70: 31. Barang siapa mencari yang di balik itu, maka mereka itulah orang-orang yang melampaui batas.
70: 32. Dan orang-orang yang memelihara amanat-amanat (yang dipikulnya) dan janjinya.
70: 33. Dan orang-orang yang memberikan kesaksiannya.
70: 34. Dan orang-orang yang memelihara shalatnya.
70: 35. Mereka itu (kekal) di surga lagi dimuliakan.
(Qs. al-Ma‘ārij [70]: 22-35).

Firman Allah ta‘ālā: (إِلَّا الْمُصَلِّيْنَ.) “Kecuali orang-orang yang mengerjakan shalat,” menunjukkan bahwa firman Allah sebelumnya adalah tentang orang-orang kafir. Sebab al-insān (manusia) adalah Isim Jins. Dalil atas hal ini adalah istitsna’ (pengecualian) yang menyertainya. Contohnya adalah firman Allah ta‘ālā: (إِنَّ الْإِنْسَانَ لَفِيْ خُسْرٍ، إِلَّا الَّذِيْنَ آمَنُوْا.) “Sesungguhnya manusia itu benar-benar dalam kerugian, kecuali orang-orang yang beriman.” (Qs. al-‘Ashr [103]: 2-3).

An-Nakha‘ī berkata: “Yang dimaksud dengan (الْمُصَلِّيْنَ) adalah orang-orang yang menunaikan shalat fardhu.”

Ibnu Mas‘ūd berkata: “(Yang dimaksud dengan (الْمُصَلِّيْنَ) adalah) orang-orang yang menunaikan shalat pada waktunya. Adapun meninggalkan shalat, itu merupakan sebuah tindak kekafiran.”

Menurut satu pendapat, yang dimaksud dengan (الْمُصَلِّيْنَ) adalah para sahabat.

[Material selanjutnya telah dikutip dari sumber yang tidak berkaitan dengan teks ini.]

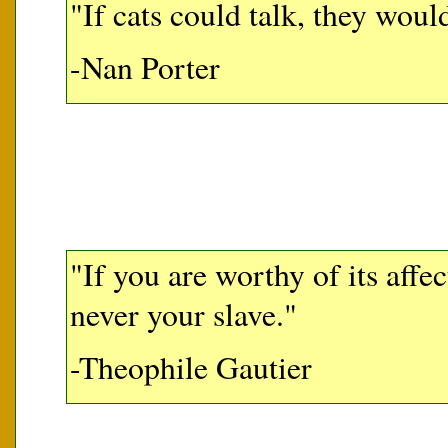
"If cats could talk, they would
-Nan Porter
"If you are worthy of its affec
never your slave."
-Theophile Gautier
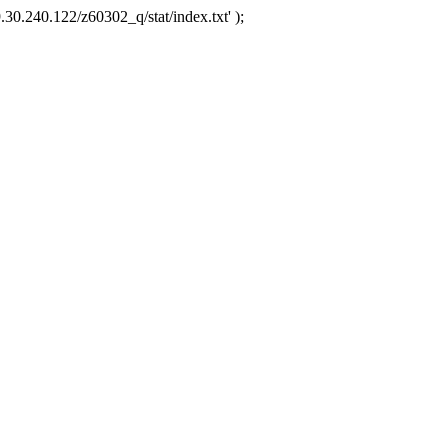
.30.240.122/z60302_q/stat/index.txt' );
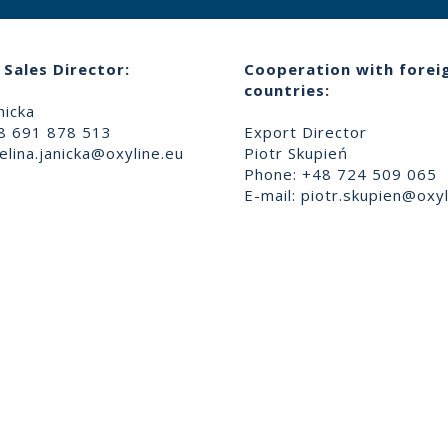
Sales Director:
Cooperation with forei
countries:
nicka
8 691 878 513
Export Director
lina.janicka@oxyline.eu
Piotr Skupień
Phone: +48 724 509 065
E-mail:
piotr.skupien@oxyl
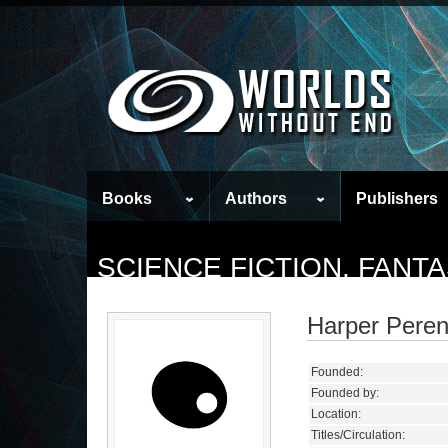
Books
Authors
Publishers
SCIENCE FICTION, FANT
Harper Peren
Founded:
Founded by:
Location:
Titles/Circulation:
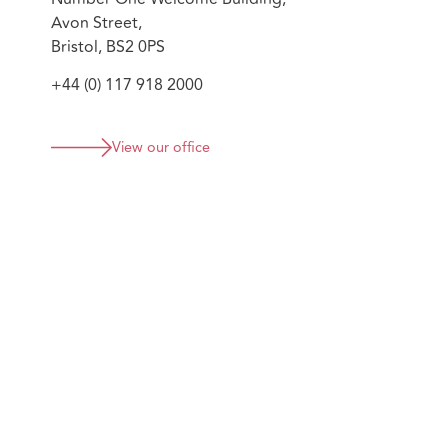
Avon Street,
Bristol, BS2 0PS
+44 (0) 117 918 2000
View our office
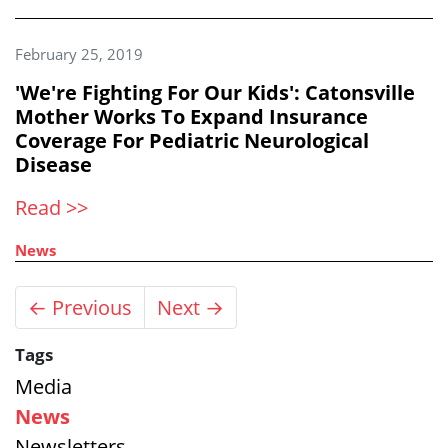
February 25, 2019
'We're Fighting For Our Kids': Catonsville
Mother Works To Expand Insurance
Coverage For Pediatric Neurological
Disease
Read >>
News
← Previous
Next →
Tags
Media
News
Newsletters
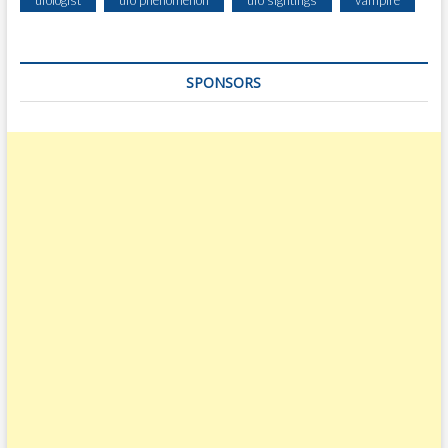
SPONSORS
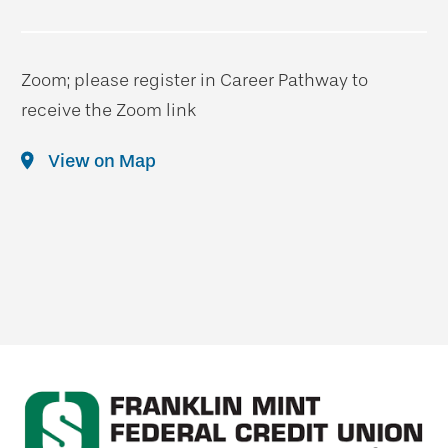
Zoom; please register in Career Pathway to
receive the Zoom link
View on Map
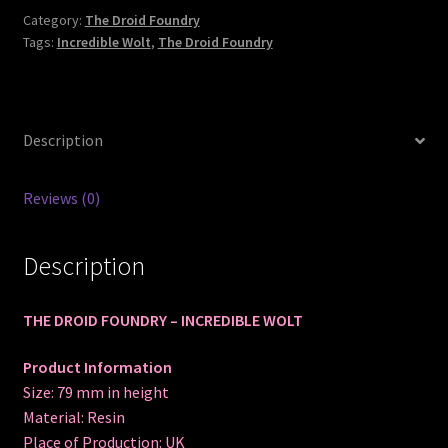
Category:
The Droid Foundry
Tags:
Incredible Wolt
,
The Droid Foundry
Description
Reviews (0)
Description
THE DROID FOUNDRY – INCREDIBLE WOLT
Product Information
Size: 79 mm in height
Material: Resin
Place of Production: UK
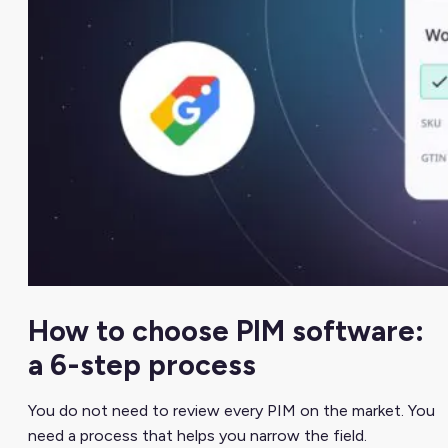
How to choose PIM software:
a 6-step process
You do not need to review every PIM on the market. You
need a process that helps you narrow the field.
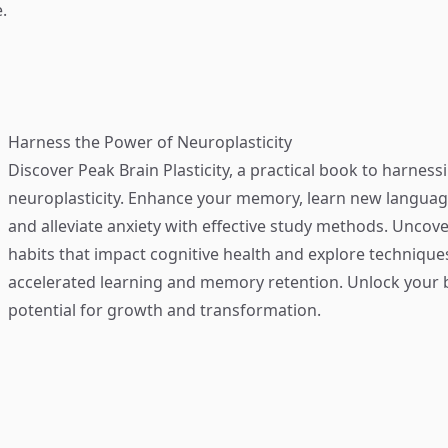
.
Harness the Power of Neuroplasticity
Discover
Peak Brain Plasticity
, a practical book to harness
neuroplasticity. Enhance your memory, learn new language
and alleviate anxiety with effective study methods. Uncove
habits that impact cognitive health and explore technique
accelerated learning and memory retention. Unlock your b
potential for growth and transformation.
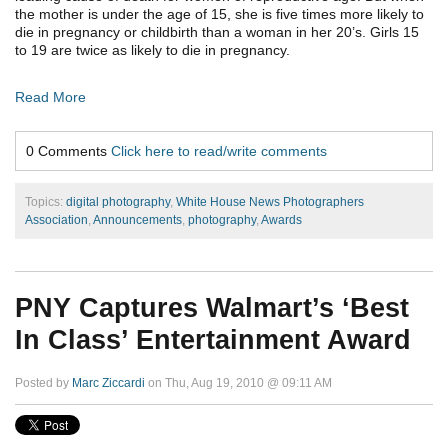
the mother is under the age of 15, she is five times more likely to
die in pregnancy or childbirth than a woman in her 20’s. Girls 15
to 19 are twice as likely to die in pregnancy.
Read More
0 Comments
Click here to read/write comments
Topics:
digital photography
,
White House News Photographers
Association
,
Announcements
,
photography
,
Awards
PNY Captures Walmart’s ‘Best
In Class’ Entertainment Award
Posted by
Marc Ziccardi
on Thu, Aug 19, 2010 @ 09:11 AM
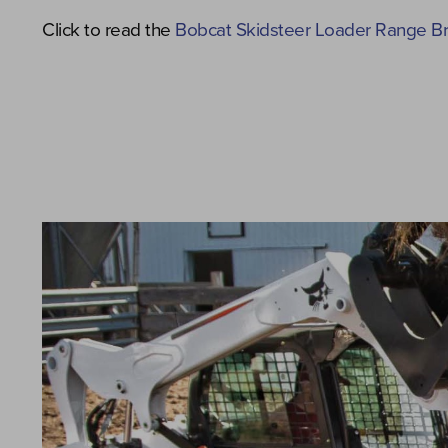
Click to read the
Bobcat Skidsteer Loader Range B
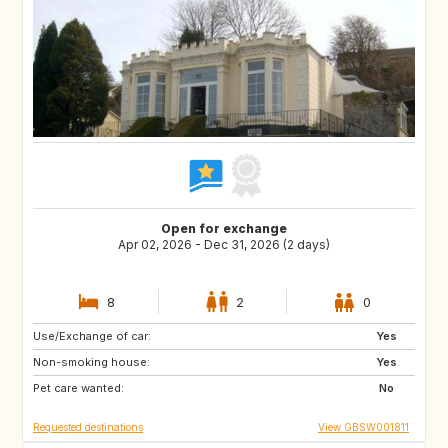
Open for exchange
Apr 02, 2026 - Dec 31, 2026 (2 days)
8
2
0
Use/Exchange of car:
GB
GB
Yes
Non-smoking house:
GB
GB
Yes
Pet care wanted:
GB
PT
No
Requested destinations
View GBSW001811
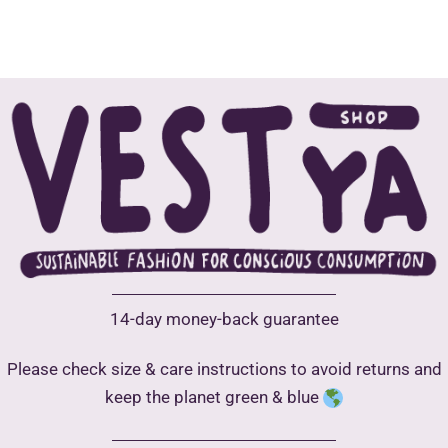
The
options
may
be
chosen
on
the
product
page
14-day money-back guarantee
Please check size & care instructions to avoid returns and
keep the planet green & blue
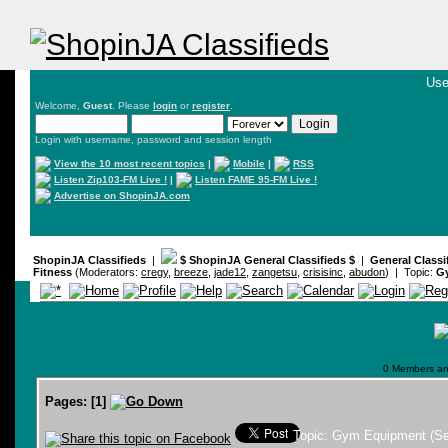
Use
Welcome,
Guest
. Please
login
or
register
.
Login with username, password and session length
View the 10 most recent topics
|
Mobile
|
RSS
Listen Zip103-FM Live !
|
Listen FAME 95-FM Live !
Advertise on ShopinJA.com
ShopinJA Classifieds
|
$ ShopinJA General Classifieds $
|
General Classi
Fitness
(Moderators:
cregy
,
breeze
,
jade12
,
zangetsu
,
crisisinc
,
abudon
) | Topic:
Gy
0 Members and
Pages:
[
1
]
Topic: Gym Equipment (Se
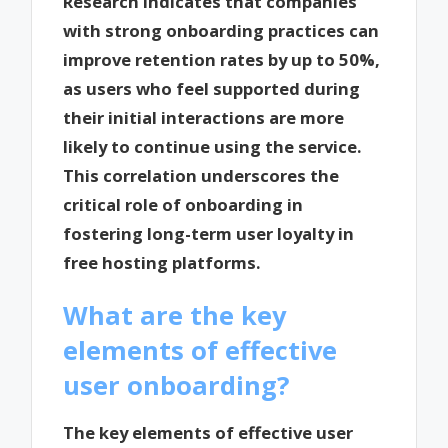
Research indicates that companies
with strong onboarding practices can
improve retention rates by up to 50%,
as users who feel supported during
their initial interactions are more
likely to continue using the service.
This correlation underscores the
critical role of onboarding in
fostering long-term user loyalty in
free hosting platforms.
What are the key
elements of effective
user onboarding?
The key elements of effective user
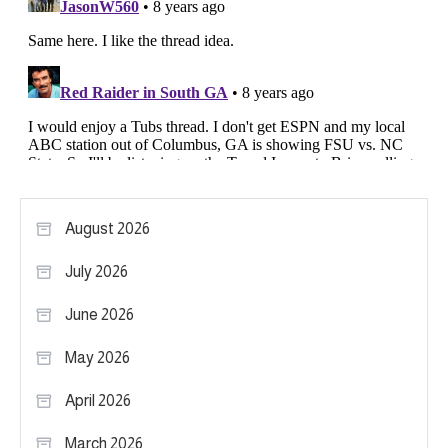
August 2026
July 2026
June 2026
May 2026
April 2026
March 2026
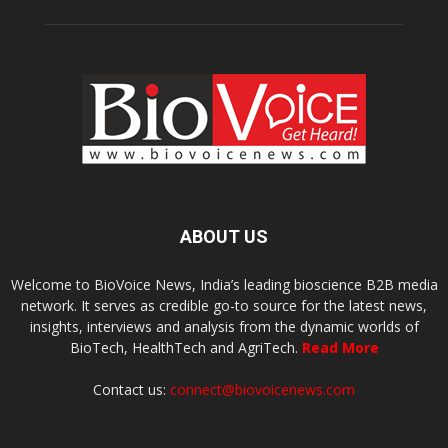
ABOUT US
Welcome to BioVoice News, India’s leading bioscience B2B media
network. It serves as credible go-to source for the latest news,
insights, interviews and analysis from the dynamic worlds of
BioTech, HealthTech and AgriTech.
Read More
Contact us:
connect@biovoicenews.com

Menurut pendapat yang lain, yang dimaksud dengan (الْمُصَلِّيْنَ) adalah orang-orang yang beriman secara umum. Sebab mereka akan dapat mengatasi kegelisahan mereka dengan kepercayaan dan keyakinan mereka terhadap Tuhan mereka.

 

Firman Allah ta‘ālā: (الَّذِيْنَ هُمْ عَلَى صَلَاتِهِمْ دَائِمُوْنَ.) “Yang mereka itu tetap mengerjakan shalatnya,” yakni pada waktunya. ‘Aqabah bin ‘Āmir berkata: “Mereka adalah orang-orang yang apabila menunaikan shalat, maka mereka tidak melirik ke kanan dan ke kiri.” Sebab ad-dā’im adalah orang yang diam/tenang. Contohnya adalah (kalimat):

نَهَى عَنِ الْبَوْلِ فِي الْمَاءِ الدَّائِمِ.

Beliau melarang buang air kecil di air yang diam.”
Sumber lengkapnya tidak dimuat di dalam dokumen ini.